Billionaire Tom Steyer believes his massive campaign to impeach President Donald Trump won’t backfire and will cause the president’s ardent supporters to come out in droves in the midterm elections.
Steyer, a major financier of liberal causes, is putting the bulk of his $110 million war chest toward building out NextGen America and Need to Impeach, two political organizations engineered to take down Trump. Steyer doubled his initial $20 million investment in Need to Impeach to $40 million.
Shoveling millions of dollars into a crusade to oust a sitting president will not do much to antagonize Republican voters, according to Kevin Mack, lead strategist for Need to Impeach.
“There’s all this concern in Washington that impeachment is going to rile up Republicans, but our numbers show the opposite … It’s time to get past the establishment talking points and get to what’s really going to win elections,” Mack said in an interview with Politico Tuesday.
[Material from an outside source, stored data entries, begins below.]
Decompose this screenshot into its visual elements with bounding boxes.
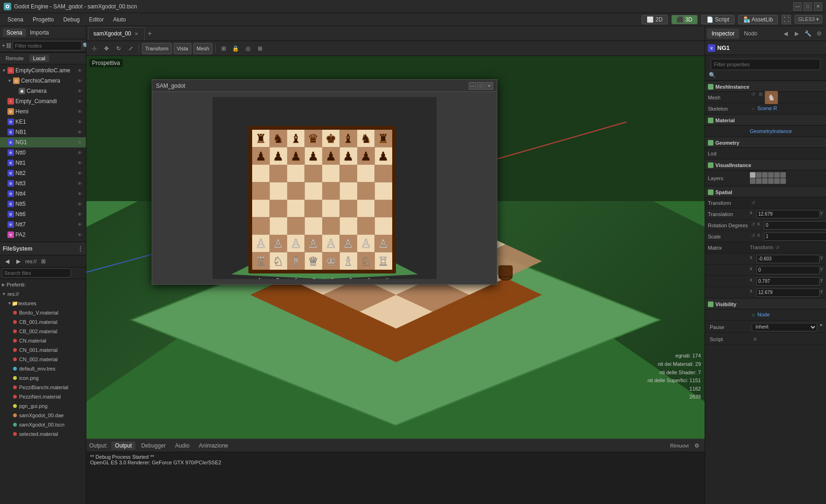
scale-reset-btn[interactable]: ↺	[750, 232, 756, 239]
tree-item-emptycomandi[interactable]: ○ Empty_Comandi 👁	[0, 96, 86, 106]
tab-local[interactable]: Local	[29, 55, 49, 62]
matrix-reset-btn[interactable]: ↺	[774, 245, 781, 251]
m1-x-input[interactable]	[756, 266, 819, 274]
tab-importa[interactable]: Importa	[26, 28, 53, 37]
eye-icon-ntt4[interactable]: 👁	[78, 191, 84, 196]
section-header-visualinstance[interactable]: VisualInstance	[705, 160, 826, 170]
tree-item-nb1[interactable]: ※ NB1 👁	[0, 127, 86, 137]
tree-item-ng1[interactable]: ※ NG1 👁	[0, 137, 86, 147]
select-tool[interactable]: ⊹	[89, 43, 99, 54]
fs-item-pezzineri[interactable]: PezziNeri.material	[0, 392, 86, 401]
mesh-edit-btn[interactable]: ⊞	[757, 91, 764, 98]
tab-output[interactable]: Output	[111, 441, 135, 450]
gw-close[interactable]: ✕	[486, 82, 493, 90]
vista-button[interactable]: Vista	[174, 43, 191, 54]
tab-audio[interactable]: Audio	[171, 441, 193, 450]
tab-add-button[interactable]: +	[145, 28, 155, 39]
fs-item-cb002[interactable]: CB_002.material	[0, 327, 86, 336]
rotation-reset-btn[interactable]: ↺	[750, 221, 756, 228]
tree-item-ntt7[interactable]: ※ Ntt7 👁	[0, 219, 86, 230]
tree-item-emptycameras[interactable]: ▼ ○ EmptyControlloC.ame 👁	[0, 65, 86, 76]
move-tool[interactable]: ✥	[101, 43, 112, 54]
eye-icon-hemi[interactable]: 👁	[78, 109, 84, 114]
layer-sq-5[interactable]	[774, 172, 780, 178]
tab-debugger[interactable]: Debugger	[137, 441, 169, 450]
m3-x-input[interactable]	[756, 288, 819, 297]
rotation-x-input[interactable]	[764, 221, 826, 230]
section-header-geometry[interactable]: Geometry	[705, 138, 826, 148]
section-header-visibility[interactable]: Visibility	[705, 299, 826, 309]
eye-icon-ec[interactable]: 👁	[78, 99, 84, 104]
tab-inspector[interactable]: Inspector	[707, 28, 739, 39]
eye-icon-ntt0[interactable]: 👁	[78, 150, 84, 155]
tab-animazione[interactable]: Animazione	[195, 441, 232, 450]
layer-sq-8[interactable]	[756, 178, 762, 184]
eye-icon-cam[interactable]: 👁	[78, 89, 84, 94]
transform-reset-btn[interactable]: ↺	[750, 200, 756, 206]
filter-properties-input[interactable]	[711, 59, 820, 70]
script-empty-btn[interactable]: ⊕	[752, 336, 758, 343]
output-settings-button[interactable]: ⚙	[692, 441, 702, 451]
search-files-input[interactable]	[2, 268, 71, 278]
tab-samxgodot[interactable]: samXgodot_00 ✕	[88, 27, 145, 40]
tree-item-ntt1[interactable]: ※ Ntt1 👁	[0, 158, 86, 168]
eye-icon[interactable]: 👁	[78, 68, 84, 73]
eye-icon-ntt6[interactable]: 👁	[78, 212, 84, 217]
add-node-button[interactable]: +	[2, 41, 5, 51]
eye-icon-ng1[interactable]: 👁	[78, 140, 84, 145]
layer-sq-4[interactable]	[768, 172, 774, 178]
layer-sq-7[interactable]	[750, 178, 755, 184]
tab-nodo[interactable]: Nodo	[739, 28, 762, 39]
eye-icon-cerch[interactable]: 👁	[78, 78, 84, 84]
lock-button[interactable]: 🔒	[231, 43, 241, 54]
output-rimuovi-button[interactable]: Rimuovi	[667, 441, 692, 451]
fs-item-textures[interactable]: ▼ 📁 textures	[0, 299, 86, 308]
tree-item-pa2a[interactable]: ※ PA2 👁	[0, 230, 86, 240]
mode-2d[interactable]: ⬜ 2D	[642, 15, 668, 24]
vis-radio[interactable]: ○	[750, 312, 756, 318]
gw-maximize[interactable]: □	[477, 82, 485, 90]
skeleton-link[interactable]: Scene R	[757, 105, 777, 112]
m0-x-input[interactable]	[756, 255, 819, 263]
fs-item-cn001[interactable]: CN_001.material	[0, 345, 86, 355]
fs-item-icon[interactable]: icon.png	[0, 373, 86, 383]
fs-item-selected[interactable]: selected.material	[0, 429, 86, 439]
mode-script[interactable]: 📄 Script	[701, 15, 734, 24]
tab-close-main[interactable]: ✕	[133, 30, 140, 37]
mode-3d[interactable]: ⬛ 3D	[671, 15, 698, 24]
filter-nodes-input[interactable]	[13, 41, 82, 50]
m2-x-input[interactable]	[756, 277, 819, 286]
tab-remote[interactable]: Remote	[2, 55, 28, 62]
eye-icon-pa2a[interactable]: 👁	[78, 232, 84, 238]
tree-item-cerchcam[interactable]: ▼ ◎ CerchioCamera 👁	[0, 76, 86, 86]
fs-item-root[interactable]: ▼ res://	[0, 289, 86, 299]
section-header-spatial[interactable]: Spatial	[705, 187, 826, 197]
fs-item-tscn[interactable]: samXgodot_00.tscn	[0, 420, 86, 429]
mesh-button[interactable]: Mesh	[193, 43, 212, 54]
filter-search-icon[interactable]: 🔍	[709, 72, 716, 78]
fs-item-default-env[interactable]: default_env.tres	[0, 364, 86, 373]
layer-sq-3[interactable]	[762, 172, 768, 178]
mesh-reset-btn[interactable]: ↺	[750, 91, 756, 98]
gw-minimize[interactable]: —	[469, 82, 476, 90]
rotate-tool[interactable]: ↻	[113, 43, 124, 54]
fullscreen-button[interactable]: ⛶	[782, 15, 791, 24]
fs-forward-button[interactable]: ▶	[13, 256, 23, 266]
fs-item-cn[interactable]: CN.material	[0, 336, 86, 345]
fs-back-button[interactable]: ◀	[2, 256, 12, 266]
tree-item-ntt3[interactable]: ※ Ntt3 👁	[0, 178, 86, 189]
menu-debug[interactable]: Debug	[59, 15, 83, 24]
minimize-button[interactable]: —	[793, 2, 802, 11]
tree-item-ke1[interactable]: ※ KE1 👁	[0, 117, 86, 127]
insp-settings-button[interactable]: ⚙	[814, 28, 824, 39]
eye-icon-ke1[interactable]: 👁	[78, 119, 84, 125]
tab-scena[interactable]: Scena	[3, 28, 26, 37]
layer-sq-10[interactable]	[768, 178, 774, 184]
snap-button[interactable]: ⊞	[219, 43, 229, 54]
pause-select[interactable]: InheritStopProcess	[752, 323, 817, 331]
fs-item-dae[interactable]: samXgodot_00.dae	[0, 411, 86, 420]
filesystem-menu-button[interactable]: ⋮	[78, 245, 83, 252]
insp-history-button[interactable]: 🔧	[803, 28, 813, 39]
tree-item-ntt2[interactable]: ※ Ntt2 👁	[0, 168, 86, 178]
eye-icon-nb1[interactable]: 👁	[78, 130, 84, 135]
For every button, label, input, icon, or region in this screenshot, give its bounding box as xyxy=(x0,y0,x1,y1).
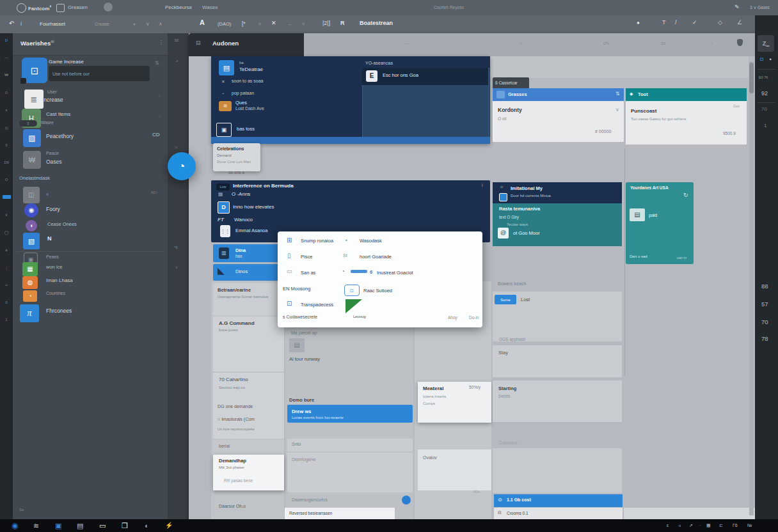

Democrats should not be concerned about campaigning on impeachment for “fear of bothering 21 percent of Republicans who aren’t going to vote for us anyway,” he added, referring to a poll Need to Impeach conducted in July showing that 21 percent of Republicans are extremely worried that Democrats would impeach Trump, while 43 percent said they are not worried at all.
The poll was commissioned by Steyer and also shows 59 percent of Democrats said that they want Republicans out in November, “so of course Democrats should talk about impeaching Trump if the Democrats win big in November.” Only 32 percent of the party are not interested in hearing a narrative supporting impeachment.
Democrats have so far not warmed to Steyer’s position. House Minority Leader Nancy Pelosi, for instance, called an impeachment campaign impractical in March and suggested it distracts from special counsel Robert Mueller’s investigation and could jeopardize Democratic efforts to take back Congress in 2018. (RELATED: Steyer’s Impeach Trump Campaign Scrounges For Support On Long Road Trip)
Steyer’s tour to boot Trump kicked off less than a week after his political group, NextGen America, announced a $30 million campaign structured around pushing young people into voting. Steyer is forging ahead with his effort despite lacking evidence of the president’s wrong-doing.